===== Provided entries =====

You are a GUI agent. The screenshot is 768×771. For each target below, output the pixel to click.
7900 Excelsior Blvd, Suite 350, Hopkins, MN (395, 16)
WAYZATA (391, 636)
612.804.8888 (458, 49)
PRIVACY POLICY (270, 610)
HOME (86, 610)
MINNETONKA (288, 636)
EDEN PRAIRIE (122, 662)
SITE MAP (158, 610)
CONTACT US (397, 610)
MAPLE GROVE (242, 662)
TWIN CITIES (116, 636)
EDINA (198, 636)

=====
===== Provided entries =====

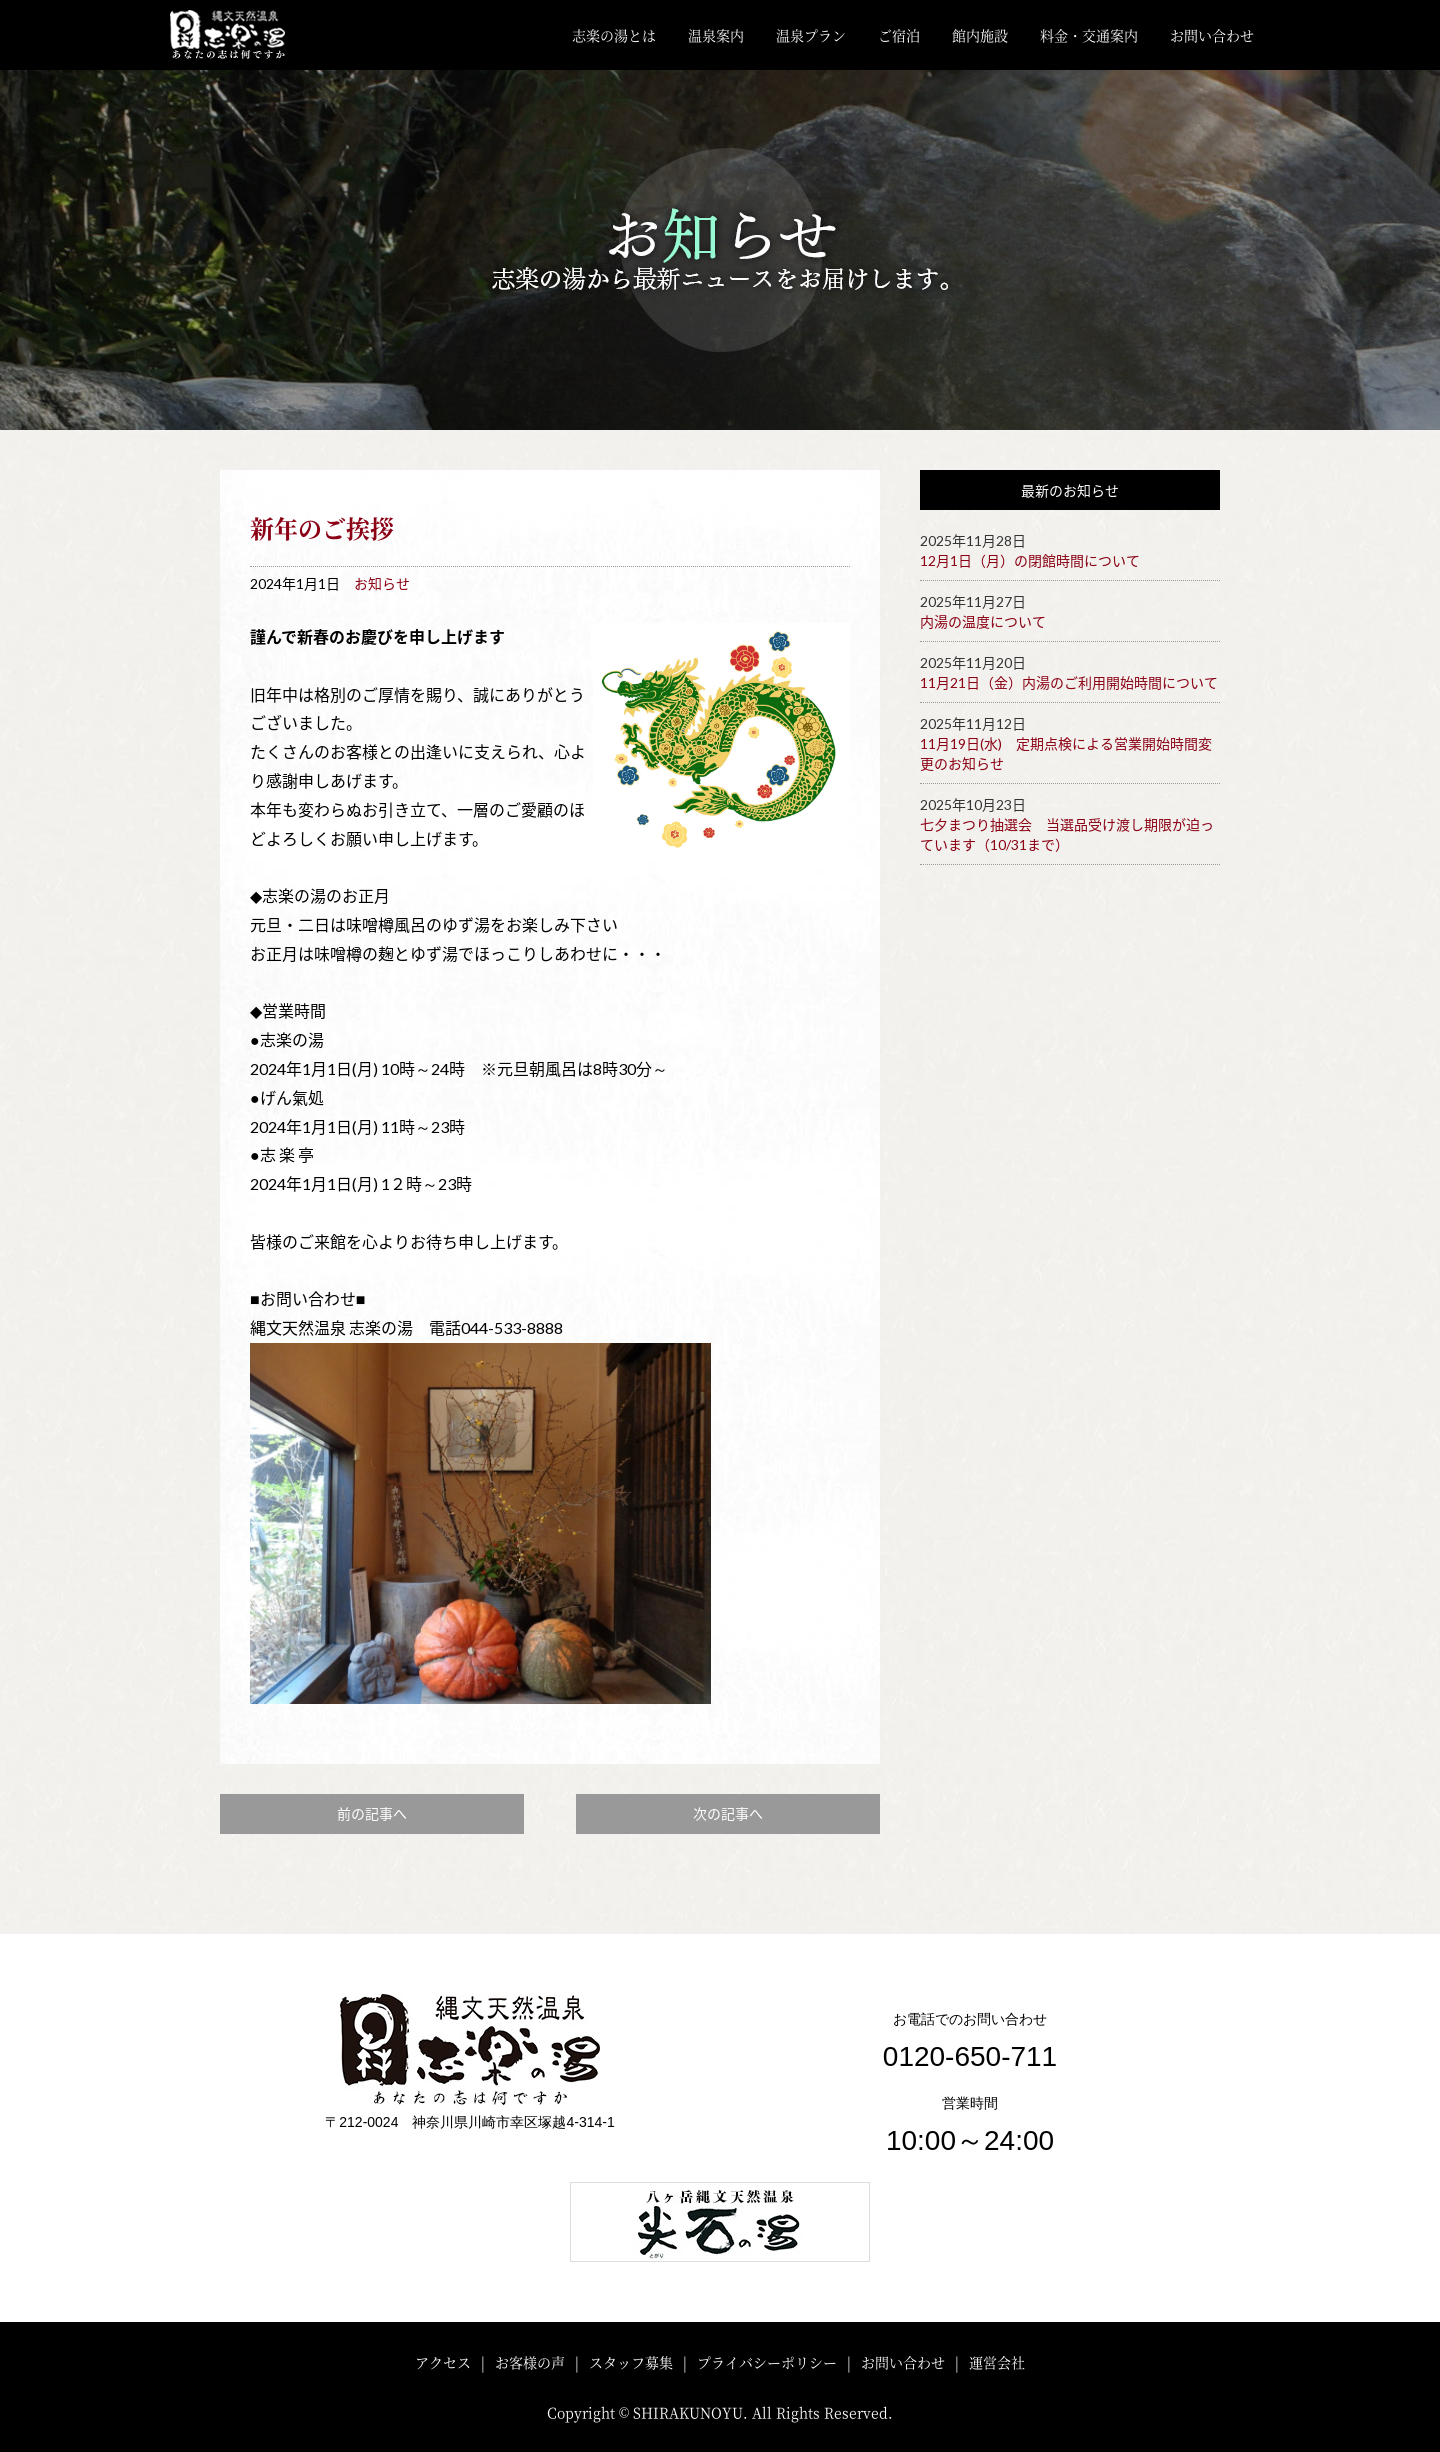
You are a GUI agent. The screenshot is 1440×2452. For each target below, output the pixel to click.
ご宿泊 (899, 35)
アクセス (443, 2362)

=====
===== Provided entries =====

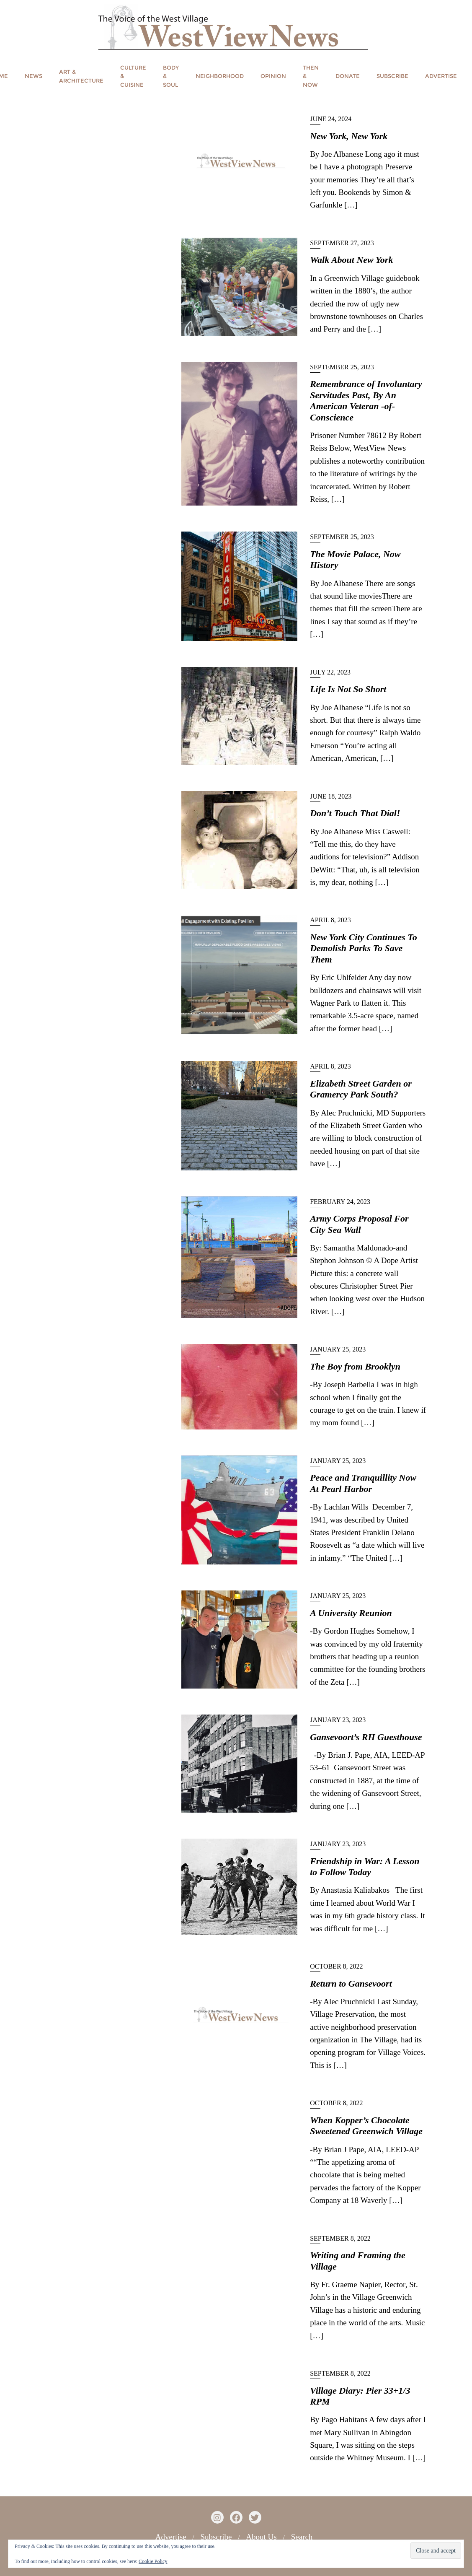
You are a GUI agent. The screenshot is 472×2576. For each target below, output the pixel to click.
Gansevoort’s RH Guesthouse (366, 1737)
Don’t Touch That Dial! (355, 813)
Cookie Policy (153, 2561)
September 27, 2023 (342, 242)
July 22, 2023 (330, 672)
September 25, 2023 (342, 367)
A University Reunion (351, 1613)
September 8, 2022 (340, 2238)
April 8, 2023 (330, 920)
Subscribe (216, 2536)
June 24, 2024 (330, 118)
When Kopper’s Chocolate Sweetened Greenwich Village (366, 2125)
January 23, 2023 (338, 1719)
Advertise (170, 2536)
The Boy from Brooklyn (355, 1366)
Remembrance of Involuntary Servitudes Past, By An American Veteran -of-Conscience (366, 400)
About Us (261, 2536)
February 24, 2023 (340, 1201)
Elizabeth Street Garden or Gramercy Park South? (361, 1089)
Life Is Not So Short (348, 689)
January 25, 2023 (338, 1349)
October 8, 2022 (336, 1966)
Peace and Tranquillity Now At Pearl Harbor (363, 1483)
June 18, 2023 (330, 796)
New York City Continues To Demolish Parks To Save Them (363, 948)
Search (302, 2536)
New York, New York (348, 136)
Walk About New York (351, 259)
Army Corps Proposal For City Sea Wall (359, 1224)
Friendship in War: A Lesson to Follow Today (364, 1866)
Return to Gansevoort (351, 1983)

=====

Description of the task: Look above for the line holding "You are a GUI agent. The screenshot is 768×771." and the line holding "EDINA (198, 636)". Retype both, and every line between them, word for word and nothing else.

Exercise result:
You are a GUI agent. The screenshot is 768×771. For each target below, output the pixel to click.
7900 Excelsior Blvd, Suite 350, Hopkins, MN (395, 16)
WAYZATA (391, 636)
612.804.8888 (458, 49)
PRIVACY POLICY (270, 610)
HOME (86, 610)
MINNETONKA (288, 636)
EDEN PRAIRIE (122, 662)
SITE MAP (158, 610)
CONTACT US (397, 610)
MAPLE GROVE (242, 662)
TWIN CITIES (116, 636)
EDINA (198, 636)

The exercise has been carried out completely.